Venture Global has signed two binding liquefied natural gas (LNG) purchase agreements—one new contract with TotalEnergies and an expansion of an existing arrangement with Vitol—reinforcing demand for U.S. LNG exports amid sustained global energy security concerns. The agreements underscore confidence in Venture Global's ability to deliver reliable, cost-competitive supply at scale, while signaling how major energy traders and integrated producers are securing medium-term feedstock to meet customer demand.
New TotalEnergies Agreement and Vitol Expansion
Venture Global executed a binding agreement with TotalEnergies for approximately 0.85 million tonnes per annum (MTPA) of LNG over five years, with deliveries commencing in 2026. Separately, the company and Vitol increased their existing five-year binding agreement from 1.5 MTPA to 1.7 MTPA—a 0.2 MTPA uplift reflecting higher offtake expectations. Both contracts will draw from Venture Global's portfolio of projects.
The timing reflects tightening LNG markets and buyer appetite for U.S. supply. TotalEnergies, an integrated energy major with operations across 120 countries, and Vitol, a Rotterdam-based commodities trader with $13 billion in long-term infrastructure assets, both maintain diversified LNG portfolios. Vitol alone delivered 23 million tonnes of LNG in 2025, positioning it as a significant market participant with the scale to absorb additional volumes.
Venture Global's Production and Portfolio
Venture Global operates over 100 MTPA of LNG capacity across production, construction, and development phases. The company began commercial production in 2022 and has become one of the largest U.S. LNG exporters. Its three primary projects—Calcasieu Pass, Plaquemines LNG, and CP2 LNG—are located in Louisiana along the Gulf of Mexico, providing direct access to shipping lanes and regasification infrastructure.
The company's vertically integrated model spans LNG production, natural gas transport, shipping, and regasification, reducing supply chain dependencies and enabling faster delivery to global markets. Venture Global is also developing carbon capture and sequestration projects at each facility, addressing buyer interest in lower-carbon LNG supply.
Market Context and Supply Dynamics
These agreements reflect sustained global demand for LNG driven by energy security priorities, particularly in Europe and Asia-Pacific regions seeking alternatives to Russian pipeline gas. U.S. LNG exports have become strategically important to energy-importing nations and to buyers seeking supply diversification.
The flexibility embedded in these contracts—short-, medium-, and long-term options—addresses a key buyer concern: the need for adaptable supply arrangements that can respond to seasonal demand swings, regional price signals, and geopolitical shifts. By offering such optionality, Venture Global positions itself as a reliable counterparty for both integrated majors and trading houses managing complex, multi-region portfolios.
Capital and Execution Implications
These binding agreements provide revenue certainty for Venture Global's development pipeline, supporting capital deployment decisions for CP2 LNG and future expansions. Long-term offtake commitments from creditworthy counterparties—TotalEnergies and Vitol both carry investment-grade or strong trading credentials—reduce project financing risk and improve debt serviceability metrics.

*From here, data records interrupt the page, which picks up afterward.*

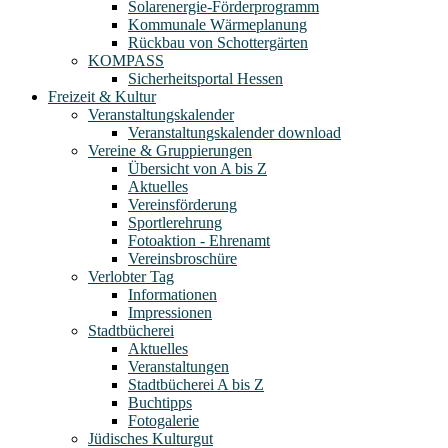
Solarenergie-Förderprogramm
Kommunale Wärmeplanung
Rückbau von Schottergärten
KOMPASS
Sicherheitsportal Hessen
Freizeit & Kultur
Veranstaltungskalender
Veranstaltungskalender download
Vereine & Gruppierungen
Übersicht von A bis Z
Aktuelles
Vereinsförderung
Sportlerehrung
Fotoaktion - Ehrenamt
Vereinsbroschüre
Verlobter Tag
Informationen
Impressionen
Stadtbücherei
Aktuelles
Veranstaltungen
Stadtbücherei A bis Z
Buchtipps
Fotogalerie
Jüdisches Kulturgut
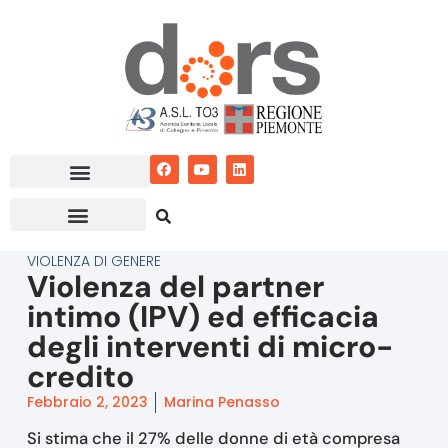
Vai
al
contenuto
VIOLENZA DI GENERE
Violenza del partner
intimo (IPV) ed efficacia
degli interventi di micro-
credito
Febbraio 2, 2023
Marina Penasso
Si stima che il 27% delle donne di età compresa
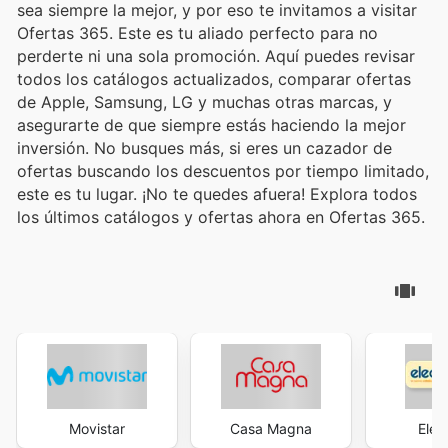
sea siempre la mejor, y por eso te invitamos a visitar
Ofertas 365. Este es tu aliado perfecto para no
perderte ni una sola promoción. Aquí puedes revisar
todos los catálogos actualizados, comparar ofertas
de Apple, Samsung, LG y muchas otras marcas, y
asegurarte de que siempre estás haciendo la mejor
inversión. No busques más, si eres un cazador de
ofertas buscando los descuentos por tiempo limitado,
este es tu lugar. ¡No te quedes afuera! Explora todos
los últimos catálogos y ofertas ahora en Ofertas 365.
Movistar
Casa Magna
Elec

For buyers, securing multi-year volumes at negotiated rates locks in supply availability and moderates exposure to spot market volatility. The agreements also signal that U.S. LNG projects with demonstrated operational track records and cost discipline can compete effectively for market share against other suppliers.
Key Takeaways
- Venture Global signed 0.85 MTPA with TotalEnergies (five years, 2026 start) and expanded its Vitol contract by 0.2 MTPA to 1.7 MTPA total, reflecting sustained buyer confidence in U.S. LNG supply.
- Both agreements provide revenue certainty and support Venture Global's capital deployment for its development portfolio, including CP2 LNG.
- The contracts underscore buyer demand for flexible, medium-term LNG supply arrangements that balance cost, reliability, and portfolio diversification.
- Venture Global's vertically integrated model and Louisiana-based assets provide competitive advantages in delivery speed and supply chain control.
EnergyInsyte's Take
These agreements demonstrate that U.S. LNG producers with operational scale, cost discipline, and integrated supply chains continue to attract long-term commitments from major energy traders and integrated producers. For infrastructure investors and utilities evaluating LNG supply strategies, the deals illustrate how binding offtake agreements reduce project risk and enable disciplined capital deployment in a market where energy security and supply diversification remain central to buyer strategy.